#### Record excerpts

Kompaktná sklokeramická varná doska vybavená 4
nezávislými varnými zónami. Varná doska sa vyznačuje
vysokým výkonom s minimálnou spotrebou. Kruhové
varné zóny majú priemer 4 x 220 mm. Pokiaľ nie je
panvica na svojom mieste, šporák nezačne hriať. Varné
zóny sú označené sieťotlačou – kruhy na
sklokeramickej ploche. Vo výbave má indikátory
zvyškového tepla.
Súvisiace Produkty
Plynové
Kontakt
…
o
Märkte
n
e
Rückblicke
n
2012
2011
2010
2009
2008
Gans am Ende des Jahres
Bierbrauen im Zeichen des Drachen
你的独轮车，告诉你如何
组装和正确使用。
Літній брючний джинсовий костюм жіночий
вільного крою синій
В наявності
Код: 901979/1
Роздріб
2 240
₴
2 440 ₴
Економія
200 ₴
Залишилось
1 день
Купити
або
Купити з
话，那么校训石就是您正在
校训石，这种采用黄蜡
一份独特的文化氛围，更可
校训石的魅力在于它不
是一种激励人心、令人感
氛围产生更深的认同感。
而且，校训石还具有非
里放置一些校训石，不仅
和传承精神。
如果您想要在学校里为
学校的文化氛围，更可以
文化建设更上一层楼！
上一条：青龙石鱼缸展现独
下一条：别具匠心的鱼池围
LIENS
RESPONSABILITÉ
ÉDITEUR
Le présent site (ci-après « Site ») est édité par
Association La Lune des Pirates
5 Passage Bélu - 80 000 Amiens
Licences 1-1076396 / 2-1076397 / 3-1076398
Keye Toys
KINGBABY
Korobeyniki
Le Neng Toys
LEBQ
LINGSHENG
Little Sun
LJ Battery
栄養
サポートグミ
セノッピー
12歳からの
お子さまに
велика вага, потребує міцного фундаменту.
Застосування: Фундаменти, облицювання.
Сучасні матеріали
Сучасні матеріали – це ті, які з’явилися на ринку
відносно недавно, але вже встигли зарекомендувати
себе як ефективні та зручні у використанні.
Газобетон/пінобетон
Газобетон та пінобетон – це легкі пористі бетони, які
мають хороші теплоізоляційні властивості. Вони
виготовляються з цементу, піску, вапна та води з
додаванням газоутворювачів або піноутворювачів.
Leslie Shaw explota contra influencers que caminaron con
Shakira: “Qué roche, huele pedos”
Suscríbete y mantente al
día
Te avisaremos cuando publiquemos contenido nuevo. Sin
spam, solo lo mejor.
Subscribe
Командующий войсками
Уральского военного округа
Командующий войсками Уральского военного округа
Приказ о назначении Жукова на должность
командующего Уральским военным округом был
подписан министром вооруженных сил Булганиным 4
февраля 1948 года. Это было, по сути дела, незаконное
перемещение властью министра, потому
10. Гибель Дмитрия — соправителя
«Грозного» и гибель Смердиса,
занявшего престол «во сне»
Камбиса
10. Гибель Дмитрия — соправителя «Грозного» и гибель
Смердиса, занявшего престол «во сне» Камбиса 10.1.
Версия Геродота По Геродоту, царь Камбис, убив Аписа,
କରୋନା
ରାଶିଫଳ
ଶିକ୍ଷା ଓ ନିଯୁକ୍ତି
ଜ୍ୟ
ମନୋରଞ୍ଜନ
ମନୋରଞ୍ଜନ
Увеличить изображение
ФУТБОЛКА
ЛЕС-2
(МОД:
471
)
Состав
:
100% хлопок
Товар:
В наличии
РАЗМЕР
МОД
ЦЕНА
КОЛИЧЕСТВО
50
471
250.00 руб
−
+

########

> **Requirement**
Transcribe all of the data above, keeping each line exactly as it stands.

> **Answer space**
Kompaktná sklokeramická varná doska vybavená 4
nezávislými varnými zónami. Varná doska sa vyznačuje
vysokým výkonom s minimálnou spotrebou. Kruhové
varné zóny majú priemer 4 x 220 mm. Pokiaľ nie je
panvica na svojom mieste, šporák nezačne hriať. Varné
zóny sú označené sieťotlačou – kruhy na
sklokeramickej ploche. Vo výbave má indikátory
zvyškového tepla.
Súvisiace Produkty
Plynové
Kontakt
…
o
Märkte
n
e
Rückblicke
n
2012
2011
2010
2009
2008
Gans am Ende des Jahres
Bierbrauen im Zeichen des Drachen
你的独轮车，告诉你如何
组装和正确使用。
Літній брючний джинсовий костюм жіночий
вільного крою синій
В наявності
Код: 901979/1
Роздріб
2 240
₴
2 440 ₴
Економія
200 ₴
Залишилось
1 день
Купити
або
Купити з
话，那么校训石就是您正在
校训石，这种采用黄蜡
一份独特的文化氛围，更可
校训石的魅力在于它不
是一种激励人心、令人感
氛围产生更深的认同感。
而且，校训石还具有非
里放置一些校训石，不仅
和传承精神。
如果您想要在学校里为
学校的文化氛围，更可以
文化建设更上一层楼！
上一条：青龙石鱼缸展现独
下一条：别具匠心的鱼池围
LIENS
RESPONSABILITÉ
ÉDITEUR
Le présent site (ci-après « Site ») est édité par
Association La Lune des Pirates
5 Passage Bélu - 80 000 Amiens
Licences 1-1076396 / 2-1076397 / 3-1076398
Keye Toys
KINGBABY
Korobeyniki
Le Neng Toys
LEBQ
LINGSHENG
Little Sun
LJ Battery
栄養
サポートグミ
セノッピー
12歳からの
お子さまに
велика вага, потребує міцного фундаменту.
Застосування: Фундаменти, облицювання.
Сучасні матеріали
Сучасні матеріали – це ті, які з’явилися на ринку
відносно недавно, але вже встигли зарекомендувати
себе як ефективні та зручні у використанні.
Газобетон/пінобетон
Газобетон та пінобетон – це легкі пористі бетони, які
мають хороші теплоізоляційні властивості. Вони
виготовляються з цементу, піску, вапна та води з
додаванням газоутворювачів або піноутворювачів.
Leslie Shaw explota contra influencers que caminaron con
Shakira: “Qué roche, huele pedos”
Suscríbete y mantente al
día
Te avisaremos cuando publiquemos contenido nuevo. Sin
spam, solo lo mejor.
Subscribe
Командующий войсками
Уральского военного округа
Командующий войсками Уральского военного округа
Приказ о назначении Жукова на должность
командующего Уральским военным округом был
подписан министром вооруженных сил Булганиным 4
февраля 1948 года. Это было, по сути дела, незаконное
перемещение властью министра, потому
10. Гибель Дмитрия — соправителя
«Грозного» и гибель Смердиса,
занявшего престол «во сне»
Камбиса
10. Гибель Дмитрия — соправителя «Грозного» и гибель
Смердиса, занявшего престол «во сне» Камбиса 10.1.
Версия Геродота По Геродоту, царь Камбис, убив Аписа,
କରୋନା
ରାଶିଫଳ
ଶିକ୍ଷା ଓ ନିଯୁକ୍ତି
ଜ୍ୟ
ମନୋରଞ୍ଜନ
ମନୋରଞ୍ଜନ
Увеличить изображение
ФУТБОЛКА
ЛЕС-2
(МОД:
471
)
Состав
:
100% хлопок
Товар:
В наличии
РАЗМЕР
МОД
ЦЕНА
КОЛИЧЕСТВО
50
471
250.00 руб
−
+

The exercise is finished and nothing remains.